Ridders op kamelen

In mijn vorige blogpost beschreef ik het bezoek van kroonprins Filips II aan Breda in september 1549. Hij was in gezelschap van de stadsheer Willem van Oranje en op de markt was hij getuige van een merkwaardig schouwspel:

‘Op het plein waar hij [Filips II] langskwam op weg naar het kasteel [van Breda], waren vele spelen ingericht waaronder een kameel bereden door zes bepantserde en gewapende kinderen met rode mutsen en ontblote zwaarden. Daarmee vochten ze tegen een verschrikkelijke reus en reuzin die dansten op het geluid van de zwaarden.’

Het was een mix van stedelijke en adellijke tradities die doorklonk in het hoogst merkwaardige tafereel. Het past dan ook heel goed in de traditie van spelen en tableaux vivants die sinds de veertiende eeuw werden opgevoerd tijdens vorstelijke bruiloften of intredes in de steden van de Nederlanden. Zo verschenen er in 1468 bij de bruiloft van Karel de Stoute en Margaretha van York (zie ook hier) een eenhoorn, een luipaard, leeuw, een olifant, een walvis en een dromedaris tijdens de feestelijkheden:

‘Voor dit banket, was een grote dromedaris gemaakt van ongeveer negen voet hoog, waarop een in goudbrokaat en zijde geklede moor zat die uit twee manden verschillende beesten en levende beschilderde vogels haalde die hij aan de dames gaf die bij het banket aanzaten.’
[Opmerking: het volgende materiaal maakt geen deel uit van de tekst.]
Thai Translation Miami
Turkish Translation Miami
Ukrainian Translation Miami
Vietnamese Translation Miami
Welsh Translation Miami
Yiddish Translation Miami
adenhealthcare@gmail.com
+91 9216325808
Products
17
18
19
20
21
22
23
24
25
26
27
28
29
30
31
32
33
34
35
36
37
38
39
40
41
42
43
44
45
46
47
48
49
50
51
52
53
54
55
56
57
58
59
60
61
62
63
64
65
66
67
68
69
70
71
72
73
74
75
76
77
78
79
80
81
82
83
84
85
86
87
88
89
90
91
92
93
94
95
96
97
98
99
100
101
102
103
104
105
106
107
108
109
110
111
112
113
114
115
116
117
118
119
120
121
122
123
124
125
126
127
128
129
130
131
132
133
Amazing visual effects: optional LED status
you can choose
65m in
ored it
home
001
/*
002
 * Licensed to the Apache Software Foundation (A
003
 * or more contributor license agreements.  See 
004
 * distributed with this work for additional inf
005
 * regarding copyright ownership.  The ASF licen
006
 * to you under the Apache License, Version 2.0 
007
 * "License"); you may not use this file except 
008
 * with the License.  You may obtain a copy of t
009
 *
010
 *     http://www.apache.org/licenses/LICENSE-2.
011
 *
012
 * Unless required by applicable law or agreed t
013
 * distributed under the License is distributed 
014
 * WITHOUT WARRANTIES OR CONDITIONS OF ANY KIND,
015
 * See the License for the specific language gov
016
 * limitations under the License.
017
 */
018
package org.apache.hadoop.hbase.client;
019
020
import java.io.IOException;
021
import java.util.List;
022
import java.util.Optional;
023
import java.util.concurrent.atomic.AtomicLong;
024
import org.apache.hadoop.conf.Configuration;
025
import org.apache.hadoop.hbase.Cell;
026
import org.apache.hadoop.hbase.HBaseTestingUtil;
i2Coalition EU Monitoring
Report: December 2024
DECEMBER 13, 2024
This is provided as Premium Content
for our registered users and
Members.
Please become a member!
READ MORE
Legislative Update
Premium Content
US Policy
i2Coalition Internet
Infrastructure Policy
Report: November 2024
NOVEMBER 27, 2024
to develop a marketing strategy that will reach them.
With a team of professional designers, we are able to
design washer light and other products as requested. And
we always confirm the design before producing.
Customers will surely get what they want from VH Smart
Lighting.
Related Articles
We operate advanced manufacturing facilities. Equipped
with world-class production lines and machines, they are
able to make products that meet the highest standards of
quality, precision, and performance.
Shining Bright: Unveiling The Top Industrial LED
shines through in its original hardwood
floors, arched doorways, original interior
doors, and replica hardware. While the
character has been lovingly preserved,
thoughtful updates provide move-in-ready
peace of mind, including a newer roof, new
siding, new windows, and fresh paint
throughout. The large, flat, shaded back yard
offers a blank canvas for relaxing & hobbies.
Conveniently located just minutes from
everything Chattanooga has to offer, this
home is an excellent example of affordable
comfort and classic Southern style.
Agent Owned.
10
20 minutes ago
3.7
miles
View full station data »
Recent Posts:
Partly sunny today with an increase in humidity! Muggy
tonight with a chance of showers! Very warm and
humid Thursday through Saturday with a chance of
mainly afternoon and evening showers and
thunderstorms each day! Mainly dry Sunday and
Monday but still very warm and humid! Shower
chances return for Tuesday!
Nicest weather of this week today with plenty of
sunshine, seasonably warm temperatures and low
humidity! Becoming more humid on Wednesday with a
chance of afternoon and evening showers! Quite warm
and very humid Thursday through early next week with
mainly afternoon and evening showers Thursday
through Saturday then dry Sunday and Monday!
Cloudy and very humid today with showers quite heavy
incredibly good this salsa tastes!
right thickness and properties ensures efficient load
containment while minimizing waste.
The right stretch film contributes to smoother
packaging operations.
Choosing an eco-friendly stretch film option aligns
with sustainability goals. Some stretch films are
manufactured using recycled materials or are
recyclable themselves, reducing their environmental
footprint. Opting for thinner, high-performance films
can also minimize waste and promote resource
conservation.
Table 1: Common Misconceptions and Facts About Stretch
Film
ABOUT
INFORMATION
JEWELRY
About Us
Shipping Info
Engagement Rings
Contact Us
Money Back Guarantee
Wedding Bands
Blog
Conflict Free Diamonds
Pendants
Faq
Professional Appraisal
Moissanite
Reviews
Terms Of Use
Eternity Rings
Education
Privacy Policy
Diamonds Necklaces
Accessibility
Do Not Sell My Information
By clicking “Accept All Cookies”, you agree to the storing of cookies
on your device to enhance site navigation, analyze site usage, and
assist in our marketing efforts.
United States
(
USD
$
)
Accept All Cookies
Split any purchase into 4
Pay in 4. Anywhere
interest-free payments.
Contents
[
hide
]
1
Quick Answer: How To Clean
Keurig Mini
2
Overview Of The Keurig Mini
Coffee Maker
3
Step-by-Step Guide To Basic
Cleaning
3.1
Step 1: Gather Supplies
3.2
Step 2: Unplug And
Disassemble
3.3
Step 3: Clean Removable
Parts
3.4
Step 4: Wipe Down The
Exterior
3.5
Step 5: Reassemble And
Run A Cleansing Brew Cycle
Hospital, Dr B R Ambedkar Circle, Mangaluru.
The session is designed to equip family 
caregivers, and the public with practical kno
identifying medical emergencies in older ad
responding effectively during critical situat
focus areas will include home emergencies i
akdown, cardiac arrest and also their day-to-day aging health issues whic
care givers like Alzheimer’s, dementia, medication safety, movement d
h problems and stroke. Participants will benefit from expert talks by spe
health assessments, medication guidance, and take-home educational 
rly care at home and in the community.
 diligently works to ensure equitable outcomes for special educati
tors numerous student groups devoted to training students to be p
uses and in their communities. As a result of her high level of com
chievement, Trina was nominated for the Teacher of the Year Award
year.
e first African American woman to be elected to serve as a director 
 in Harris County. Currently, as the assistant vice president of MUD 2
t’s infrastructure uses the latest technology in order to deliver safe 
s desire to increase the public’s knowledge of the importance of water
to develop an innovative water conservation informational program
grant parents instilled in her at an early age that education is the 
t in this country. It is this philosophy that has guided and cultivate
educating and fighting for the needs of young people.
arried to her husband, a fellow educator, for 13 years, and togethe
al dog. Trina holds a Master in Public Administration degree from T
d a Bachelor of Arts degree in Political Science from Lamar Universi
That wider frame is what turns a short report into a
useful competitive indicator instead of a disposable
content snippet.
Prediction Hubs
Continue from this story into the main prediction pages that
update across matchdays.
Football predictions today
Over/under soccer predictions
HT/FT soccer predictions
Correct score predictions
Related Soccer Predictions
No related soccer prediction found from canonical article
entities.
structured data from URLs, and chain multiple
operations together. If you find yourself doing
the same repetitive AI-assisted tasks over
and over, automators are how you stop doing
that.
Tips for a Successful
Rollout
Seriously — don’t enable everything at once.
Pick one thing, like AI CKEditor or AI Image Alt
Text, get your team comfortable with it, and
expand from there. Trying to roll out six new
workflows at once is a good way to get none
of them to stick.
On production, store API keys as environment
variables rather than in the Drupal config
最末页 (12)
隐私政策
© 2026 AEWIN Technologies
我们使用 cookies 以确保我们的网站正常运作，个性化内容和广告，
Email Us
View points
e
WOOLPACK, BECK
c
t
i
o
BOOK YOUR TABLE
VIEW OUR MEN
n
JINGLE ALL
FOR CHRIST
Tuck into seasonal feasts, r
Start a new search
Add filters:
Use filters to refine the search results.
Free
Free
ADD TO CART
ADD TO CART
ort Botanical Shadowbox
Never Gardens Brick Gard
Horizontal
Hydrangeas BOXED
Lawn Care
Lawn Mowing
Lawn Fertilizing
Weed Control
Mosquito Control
De hofhistoriograaf Olivier de la Marche voegt daar nog aan toe dat de dromedaris ‘zo goed gemaakt was dat het leek alsof hij leefde’. De tegenstelling tussen de dromedaris en de levende vogels, die beschilderd waren als speelgoed, wordt dus nog eens aangezet. De schrijver van dienst in 1549, Juan Cristobal Calvete de Estrella, neemt echter geen afstand van het tafereel en doet alsof het allemaal ‘echt’ is. Voor de schrijver (en de toeschouwers) was het ook niet van belang dat het kameel en de reuzen mechanische constructies waren. Ook wij weten stiekem wel dat de trucs van Hans Klok niet echt zijn, maar geloven graag in de illusie van echtheid.

schermafbeelding-2017-01-22-om-13-45-00
Olifant van Hendrik III. Uit: Matthew Paris, Chronica maiora, Corpus Christi College, Cambridge, Parker Ms. 16

Reuzen waren vertrouwde figuren in de imaginaire en literaire wereld van het hof, waarin ze overigens zeker niet altijd als slechteriken fungeren, maar vaak ook als helden. Deze reuzen kwamen echter uit de stedelijke Bredase traditie waar ze tot op de dag van vandaag een rol spelen in de lokale folklore (zie hier en hier). En exotische dieren als kamelen en dromedarissen waren zeker bekend in de vijftiende en zestiende eeuw. Leeuwen waren niet alleen een veel gebruikt heraldisch symbool maar ook een populair geschenk onder vorsten en edelen. De Engelse koning Hendrik III bezat in de dertiende eeuw al  een olifant – kadootje van de Franse koning, souvenir van de kruistocht – die een speciaal verblijf had in de Londense Tower. Maar een kameel in Breda rond 1550?

In de Romeinse tijd en de vroege middeleeuwen werden kamelen geïmporteerd uit Noord-Afrika en  gebruikt als pakdieren in Zuid-Europa. Caitlin Green toont in deze blogpost aan dat kamelen bovendien gebruikt werden om politieke tegenstanders te vernederen. Die moesten dan omgekeerd gezeten op het tweebultige dier een rondje rijden door de stad waarbij ze allerlei pesterijen en beledigingen van het toegestroomde  volk moesten ondergaan. Het was een praktijk die tot in het twaalfde-eeuwse Rome en Byzantium werd toegepast.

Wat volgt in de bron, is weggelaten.